Longest Palindrome easy

Problem Statement

Given a string s which consists of lowercase or uppercase letters, return the length of the longest palindrome that can be built with those letters.

Letters are case sensitive, for example, "Aa" is not considered a palindrome here.

Example 1

Input: s = "abccccdd" Output: 7 Explanation: One longest palindrome that can be built is "dccaccd", whose length is 7.

Example 2

Input: s = "a" Output: 1 Explanation: The longest palindrome that can be built is "a", whose length is 1.

Steps

1. Character Frequency Count: Create a dictionary (or hash map) to store the frequency of each character in the input string s.

2. Odd and Even Count: Iterate through the dictionary. Keep track of the total length of characters with even frequencies and the count of characters with odd frequencies.

3. Calculate Longest Palindrome Length: The longest palindrome can be formed by using all characters with even frequencies and at most one character with an odd frequency (placed in the middle). The length is the sum of twice the count of even frequency characters plus 1 (if there's a character with an odd frequency).

Explanation

A palindrome is a sequence that reads the same backward as forward. To construct the longest palindrome from a given set of characters, we need to maximize the number of characters that can be paired. Characters with even frequencies can all be paired, forming the core of the palindrome. At most one character with an odd frequency can be placed in the center of the palindrome.
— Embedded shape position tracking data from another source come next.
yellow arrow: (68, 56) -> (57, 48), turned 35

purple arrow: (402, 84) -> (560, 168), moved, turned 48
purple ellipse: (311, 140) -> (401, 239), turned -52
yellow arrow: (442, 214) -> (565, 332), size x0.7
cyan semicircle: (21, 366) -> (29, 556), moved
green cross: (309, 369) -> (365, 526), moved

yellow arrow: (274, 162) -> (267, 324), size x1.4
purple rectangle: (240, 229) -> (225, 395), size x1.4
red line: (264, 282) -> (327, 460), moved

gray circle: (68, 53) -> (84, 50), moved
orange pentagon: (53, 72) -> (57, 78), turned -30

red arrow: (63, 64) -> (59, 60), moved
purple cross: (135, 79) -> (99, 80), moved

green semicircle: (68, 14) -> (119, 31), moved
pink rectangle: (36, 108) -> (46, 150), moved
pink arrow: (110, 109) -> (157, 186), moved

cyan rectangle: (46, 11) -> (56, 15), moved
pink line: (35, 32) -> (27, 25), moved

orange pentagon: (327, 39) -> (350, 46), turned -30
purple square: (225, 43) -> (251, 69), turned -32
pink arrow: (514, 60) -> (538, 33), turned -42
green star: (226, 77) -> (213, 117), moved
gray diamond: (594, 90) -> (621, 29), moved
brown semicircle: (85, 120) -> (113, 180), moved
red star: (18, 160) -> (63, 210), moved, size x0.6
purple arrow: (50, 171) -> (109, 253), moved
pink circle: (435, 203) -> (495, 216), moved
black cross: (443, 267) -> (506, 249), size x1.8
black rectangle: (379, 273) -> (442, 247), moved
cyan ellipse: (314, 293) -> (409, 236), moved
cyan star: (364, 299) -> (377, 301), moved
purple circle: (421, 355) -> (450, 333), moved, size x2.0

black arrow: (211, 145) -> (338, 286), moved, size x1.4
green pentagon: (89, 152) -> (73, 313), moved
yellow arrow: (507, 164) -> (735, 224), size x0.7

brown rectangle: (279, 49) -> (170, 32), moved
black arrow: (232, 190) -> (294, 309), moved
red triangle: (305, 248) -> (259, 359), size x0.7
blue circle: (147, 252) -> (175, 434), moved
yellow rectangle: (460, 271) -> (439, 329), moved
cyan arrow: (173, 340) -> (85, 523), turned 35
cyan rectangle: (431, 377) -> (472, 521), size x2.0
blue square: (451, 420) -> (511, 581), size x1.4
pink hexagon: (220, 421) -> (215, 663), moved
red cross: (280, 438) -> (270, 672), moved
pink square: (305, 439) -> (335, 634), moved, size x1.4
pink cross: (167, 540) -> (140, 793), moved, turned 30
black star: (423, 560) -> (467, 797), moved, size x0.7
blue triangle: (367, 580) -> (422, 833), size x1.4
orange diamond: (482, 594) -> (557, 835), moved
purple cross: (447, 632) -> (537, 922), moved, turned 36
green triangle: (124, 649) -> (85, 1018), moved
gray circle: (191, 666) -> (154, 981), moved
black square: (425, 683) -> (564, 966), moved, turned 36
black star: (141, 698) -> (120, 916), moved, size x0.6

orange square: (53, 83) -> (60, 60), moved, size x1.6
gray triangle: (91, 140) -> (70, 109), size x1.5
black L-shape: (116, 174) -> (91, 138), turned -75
Any extra characters with odd frequencies cannot contribute to the palindrome's length.

Code

using System;
using System.Collections.Generic;

public class Solution {
    public int LongestPalindrome(string s) {
        Dictionary<char, int> charCount = new Dictionary<char, int>();

        // Count character frequencies
        foreach (char c in s) {
            if (charCount.ContainsKey(c)) {
                charCount[c]++;
            } else {
                charCount[c] = 1;
            }
        }

        int evenCount = 0;
        int oddCount = 0;

        // Categorize characters based on frequency
        foreach (int count in charCount.Values) {
            if (count % 2 == 0) {
                evenCount += count;
            } else {
                oddCount++;
            }
        }

        // Calculate the length of the longest palindrome
        int maxLength = evenCount; 
        if (oddCount > 0) {
            maxLength += 1; // Add one character from odd frequency characters for the center
        }

        return maxLength;
    }
}

Complexity

• Time Complexity: O(n), where n is the length of the input string. This is because iterating through the string and the dictionary takes linear time.
• Space Complexity: O(k), where k is the number of unique characters in the string. In the worst case, k could be n (all characters are unique), but usually k is much smaller than n. The space used is dominated by the dictionary to store character frequencies.